• Task objective: Only the words of the entries are wanted, repeated exactly and without images.

___ Extracted information

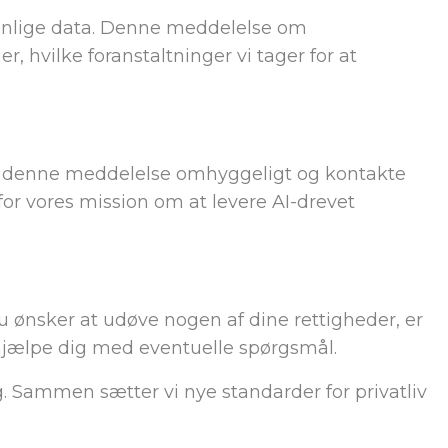
rsonlige data. Denne meddelelse om
r, hvilke foranstaltninger vi tager for at
t læse denne meddelelse omhyggeligt og kontakte
 for vores mission om at levere AI-drevet
u ønsker at udøve nogen af dine rettigheder, er
t hjælpe dig med eventuelle spørgsmål.
g. Sammen sætter vi nye standarder for privatliv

______

• Written reply:
rsonlige data. Denne meddelelse om
r, hvilke foranstaltninger vi tager for at
t læse denne meddelelse omhyggeligt og kontakte
 for vores mission om at levere AI-drevet
u ønsker at udøve nogen af dine rettigheder, er
t hjælpe dig med eventuelle spørgsmål.
g. Sammen sætter vi nye standarder for privatliv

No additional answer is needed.